Disentangling risks, activity and performance through US corporate reports
Business talk | English
Business talk | English
Track 2 - Theatre 18
Thursday - 13.10 to 13.50 - Business
Big Data and Data Science techniques allows us to measure and analyze text using natural language processing methodology, also known as text mining or computational linguistics. The information included in the form of text could fully complement and improve our structured databases traditionally used in economic research. Thus, using statistical techniques and computational tools, we quantify text extracting meaning from letters, that is, we convert text into data. This novel approach, which permits to complement and combine traditional economic tools with new emerging tools thanks to the use of Big Data, has plenty of applications with a huge potential for economic research. In this project, we analyze risk interconnectedness, uncertainties and economic performance in US through corporate reports using advanced natural language processing techniques and machine learning. We developed a set of indicators for economic, risk and sectorial analysis in order to have a greater understanding of the US economy and business performance according to the idiosyncratic narrative of the reports submitted by US companies from 1995 to nowadays.
We get the US corporate reports using the Filings submitted by US companies to the SEC (Securities and Exchange Commission), which serves as a repository of over 21 million corporate filings. The federal securities laws require publicly reporting companies to disclose information on an ongoing basis. We use quarterly reports (on Form 10-Q), which includes unaudited financial statements and provides a continuing view of the company’s financial position during the year.

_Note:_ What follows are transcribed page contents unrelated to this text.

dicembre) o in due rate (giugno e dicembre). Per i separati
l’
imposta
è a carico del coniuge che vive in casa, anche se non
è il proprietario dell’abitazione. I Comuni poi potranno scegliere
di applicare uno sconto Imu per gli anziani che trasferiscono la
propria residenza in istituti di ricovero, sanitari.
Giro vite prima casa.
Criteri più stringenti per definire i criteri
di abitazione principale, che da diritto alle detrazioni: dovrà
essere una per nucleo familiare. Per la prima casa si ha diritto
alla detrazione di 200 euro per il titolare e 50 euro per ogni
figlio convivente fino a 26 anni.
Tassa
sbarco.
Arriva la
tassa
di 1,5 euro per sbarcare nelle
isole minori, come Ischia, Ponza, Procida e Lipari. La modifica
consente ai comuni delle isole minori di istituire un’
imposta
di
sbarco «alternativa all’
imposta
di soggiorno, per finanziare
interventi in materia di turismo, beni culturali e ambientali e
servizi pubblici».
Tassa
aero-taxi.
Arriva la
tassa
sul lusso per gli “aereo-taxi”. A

With the massive amount of extracted text, we apply a vast range of natural language processing algorithms to clean, process and test the data. Then, we use computational linguistics and unsupervised learning analysis to get the most commented topics in the report. Particularly, we use dynamic topic modeling, based on Latent Dirichlet Allocation (LDA) (Blei, Ng, and Jordan 2003), which is a Bayesian model assuming a document is generated by a latent mixture of topics. These mixtures follow a Dirichlet prior distribution. To introduce time-series dependencies into the data generating process, we use the dynamic topic model (DTM), a particularization of the Structural Topic Models (STM) where each time period has a separate topic model and time periods are linked via smoothly evolving parameters.
Moreover, we apply sentiment analysis through the lexicon approach and machine learning techniques to get the perception of those topics and their evolution over time. Therefore, we can have a better knowledge of what are the main concerns of US businesses, how they evolve over time and what is their impact on the economic activity.
Additionally, we use WordtoVec as a method to word embedding using shallow neural network in order to identify the most important words related with some risk, activity and uncertainty keywords. This methodology helps us to elaborate several dictionaries to monitor strategic indicators of the evolution of the US economic performance over time. This new set of information coming from text offers high granularity data, covering the gap in the publication of official data to better understand the behavior and driving forces of US business performance.
Taking into account the size and firm heterogeneity of our sample, we analyze the main identified topics by sector of activity according to the Standard Industrial Classification that the SEC considers, identifying thus sectorial risks and broader risks common to different sectors.
The developed methodologies and tools show a tremendous usefulness to asses risk management and better understand the behavior and driving forces of business performance. There are many signals that precede a collapse, and tracking these trends will help us to anticipate the collapse, becoming an important early warning tool for economic analysis.